**What you need to do**
Among the entries that follow, find the lines containing the string "исполнении" and copy them.

>>

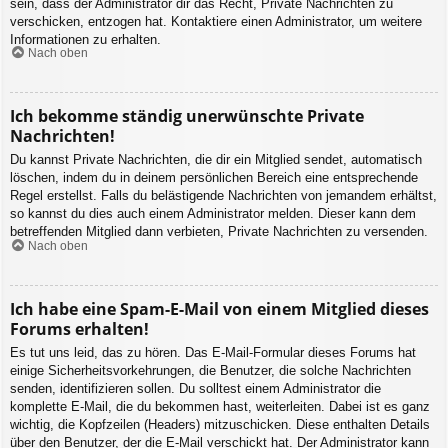
sein, dass der Administrator dir das Recht, Private Nachrichten zu
verschicken, entzogen hat. Kontaktiere einen Administrator, um weitere
Informationen zu erhalten.
Nach oben
Ich bekomme ständig unerwünschte Private
Nachrichten!
Du kannst Private Nachrichten, die dir ein Mitglied sendet, automatisch
löschen, indem du in deinem persönlichen Bereich eine entsprechende
Regel erstellst. Falls du belästigende Nachrichten von jemandem erhältst,
so kannst du dies auch einem Administrator melden. Dieser kann dem
betreffenden Mitglied dann verbieten, Private Nachrichten zu versenden.
Nach oben
Ich habe eine Spam-E-Mail von einem Mitglied dieses
Forums erhalten!
Es tut uns leid, das zu hören. Das E-Mail-Formular dieses Forums hat
einige Sicherheitsvorkehrungen, die Benutzer, die solche Nachrichten
senden, identifizieren sollen. Du solltest einem Administrator die
komplette E-Mail, die du bekommen hast, weiterleiten. Dabei ist es ganz
wichtig, die Kopfzeilen (Headers) mitzuschicken. Diese enthalten Details
über den Benutzer, der die E-Mail verschickt hat. Der Administrator kann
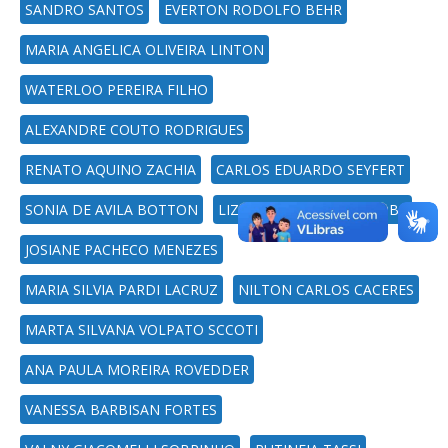
SANDRO SANTOS
EVERTON RODOLFO BEHR
MARIA ANGELICA OLIVEIRA LINTON
WATERLOO PEREIRA FILHO
ALEXANDRE COUTO RODRIGUES
RENATO AQUINO ZACHIA
CARLOS EDUARDO SEYFERT
SONIA DE AVILA BOTTON
LIZANDRA JAQUELINE ROBE
JOSIANE PACHECO MENEZES
MARIA SILVIA PARDI LACRUZ
NILTON CARLOS CACERES
MARTA SILVANA VOLPATO SCCOTI
ANA PAULA MOREIRA ROVEDDER
VANESSA BARBISAN FORTES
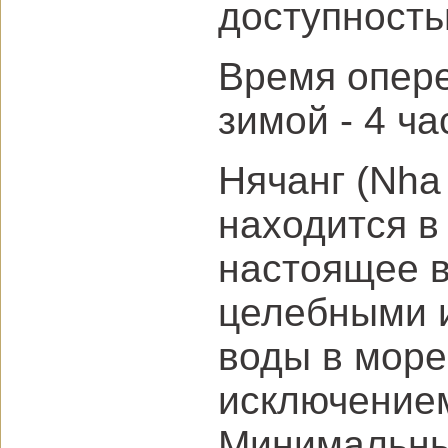
доступность
Время опере
зимой - 4 ча
Нячанг (Nha
находится в
настоящее в
целебными и
воды в море 
исключением
Минимальны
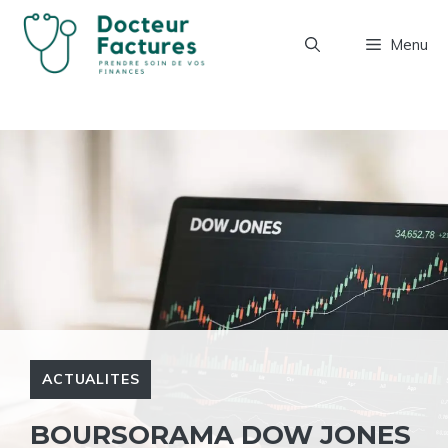
Aller
au
Menu
contenu
ACTUALITES
BOURSORAMA DOW JONES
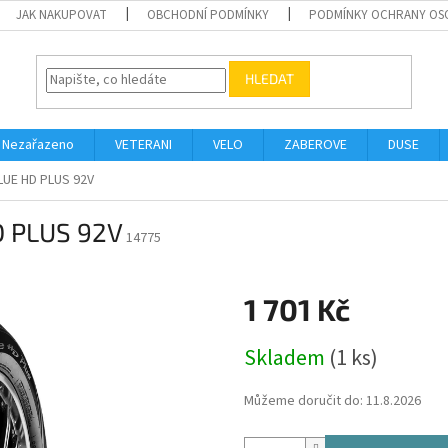
JAK NAKUPOVAT
OBCHODNÍ PODMÍNKY
PODMÍNKY OCHRANY OS
HLEDAT
Nezařazeno
VETERANI
VELO
ZABEROVE
DUSE
LUE HD PLUS 92V
D PLUS 92V
14775
1 701 Kč
Měrná
Skladem
(1 ks)
cena:
Můžeme doručit do:
11.8.2026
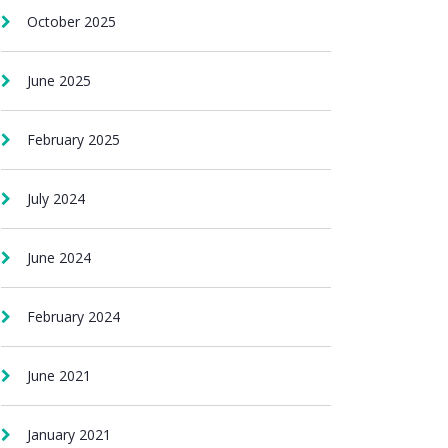
October 2025
June 2025
February 2025
July 2024
June 2024
February 2024
June 2021
January 2021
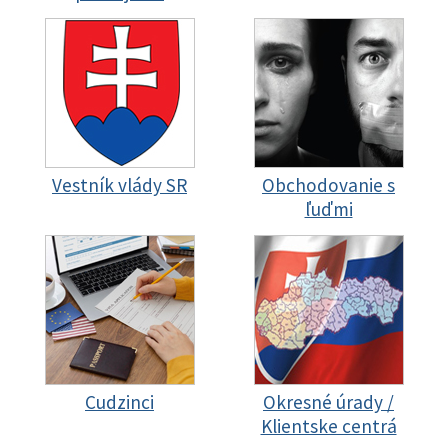
Vestník vlády SR
Obchodovanie s
ľuďmi
Cudzinci
Okresné úrady /
Klientske centrá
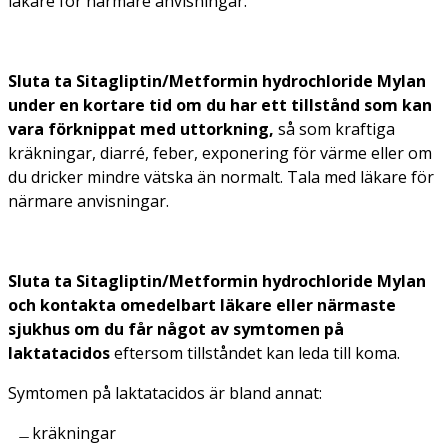
läkare för närmare anvisningar.
Sluta ta Sitagliptin/Metformin hydrochloride Mylan
under en kortare tid om du har ett tillstånd som kan
vara förknippat med uttorkning,
så som kraftiga
kräkningar, diarré, feber, exponering för värme eller om
du dricker mindre vätska än normalt. Tala med läkare för
närmare anvisningar.
Sluta ta Sitagliptin/Metformin hydrochloride Mylan
och kontakta omedelbart läkare eller närmaste
sjukhus om du får något av symtomen på
laktatacidos
eftersom tillståndet kan leda till koma.
Symtomen på laktatacidos är bland annat:
kräkningar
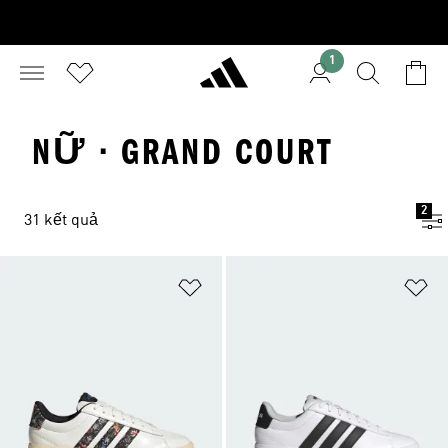
1
NỮ · GRAND COURT
2
31 kết quả
Add to Wishlist
Ad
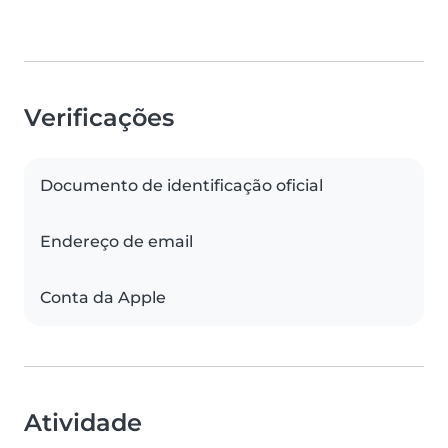
Verificações
Documento de identificação oficial
Endereço de email
Conta da Apple
Atividade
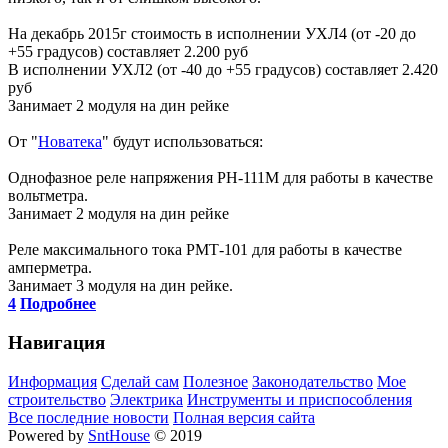
На декабрь 2015г стоимость в исполнении УХЛ4 (от -20 до
+55 градусов) составляет 2.200 руб
В исполнении УХЛ2 (от -40 до +55 градусов) составляет 2.420
руб
Занимает 2 модуля на дин рейке
От "
Новатека
" будут использоваться:
Однофазное реле напряжения РН-111М для работы в качестве
вольтметра.
Занимает 2 модуля на дин рейке
Реле максимального тока РМТ-101 для работы в качестве
амперметра.
Занимает 3 модуля на дин рейке.
4
Подробнее
Навигация
Информация
Сделай сам
Полезное
Законодательство
Мое
строительство
Электрика
Инструменты и приспособления
Все последние новости
Полная версия сайта
Powered by
SntHouse
© 2019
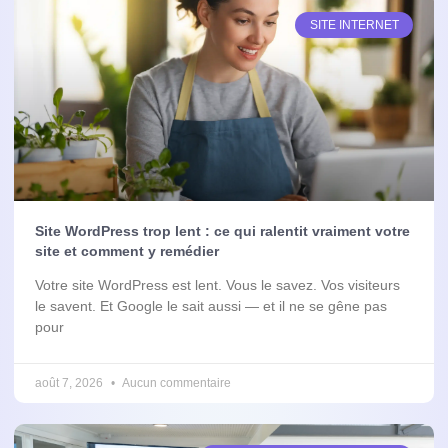
SITE INTERNET
Site WordPress trop lent : ce qui ralentit vraiment votre
site et comment y remédier
Votre site WordPress est lent. Vous le savez. Vos visiteurs
le savent. Et Google le sait aussi — et il ne se gêne pas
pour
août 7, 2026
Aucun commentaire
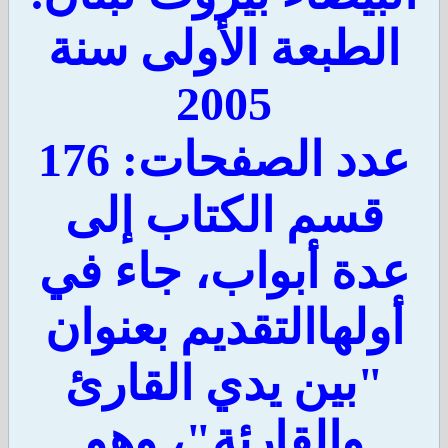
لطبعة الأولى سنة
2005
دد الصفحات: 176
قسم الكتاب إلى
دة أبواب، جاء في
ولهاالتقديم بعنوان
"بين يدي القارئ
والقارئة"، وهو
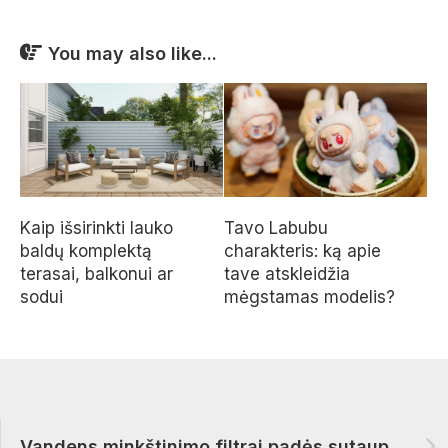
You may also like...
Kaip išsirinkti lauko
Tavo Labubu
baldų komplektą
charakteris: ką apie
terasai, balkonui ar
tave atskleidžia
sodui
mėgstamas modelis?
Vandens minkštinimo filtrai padės sutaupyti elektros energiją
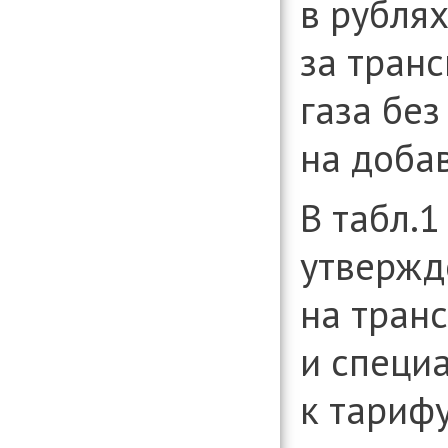
в рублях
за тран
газа без
на доба
В табл.
утвержд
на тран
и специ
к тарифу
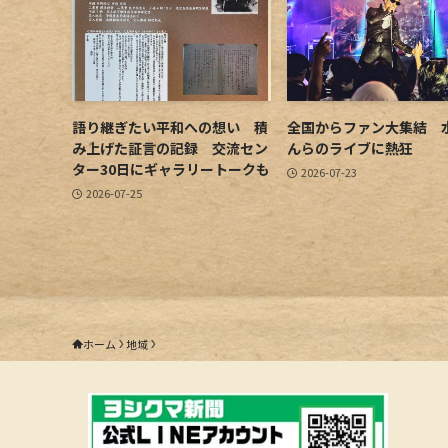
語り継ぎたい平和への想い 積
全国からファン大集結 
み上げた証言の記録 交流セン
んらのライブに熱狂
ター30日にギャラリートークも
2026-07-23
2026-07-25
ホーム
地域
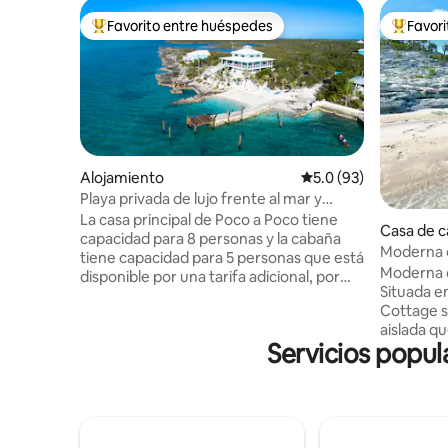
Favorito entre huéspedes
Favor
Favorito entre huéspedes preferido
Favorito
Alojamiento
Calificación promedio
5.0 (93)
Playa privada de lujo frente al mar y
muelle.
La casa principal de Poco a Poco tiene
Casa de c
capacidad para 8 personas y la cabaña
ma Island
Moderna c
tiene capacidad para 5 personas que está
Moderna c
disponible por una tarifa adicional, por
Situada e
favor pregunta. Te encantarán las vistas,
Cottage s
la ubicación, el ambiente, el espacio al
aislada q
aire libre y el muelle y la playa privados.
Servicios popul
increíble.
Nuestra playa es muy segura para que
escapada tra
los niños jueguen y durante la marea baja
de campo 
se puede llegar a las islas cercanas a pie a
para captu
través del banco de arena. Incluye 4
vistas in
kayaks y 2 tablas de surf de remo para
clara. Sentado en la terraza envolvente,
ayudarte a explorar las llanuras de peces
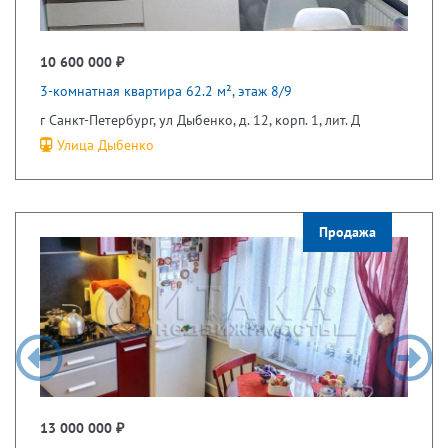
10 600 000 ₽
3-комнатная квартира 62.2 м², этаж 8/9
г Санкт-Петербург, ул Дыбенко, д. 12, корп. 1, лит. Д
Улица Дыбенко
Продажа
13 000 000 ₽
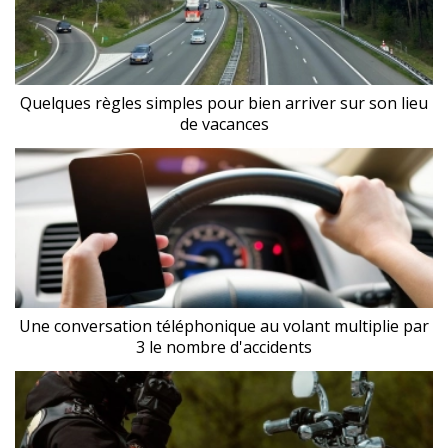
Quelques règles simples pour bien arriver sur son lieu
de vacances
Une conversation téléphonique au volant multiplie par
3 le nombre d'accidents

<<

**Answer for the task**
На декабрь 2015г стоимость в исполнении УХЛ4 (от -20 до
В исполнении УХЛ2 (от -40 до +55 градусов) составляет 2.420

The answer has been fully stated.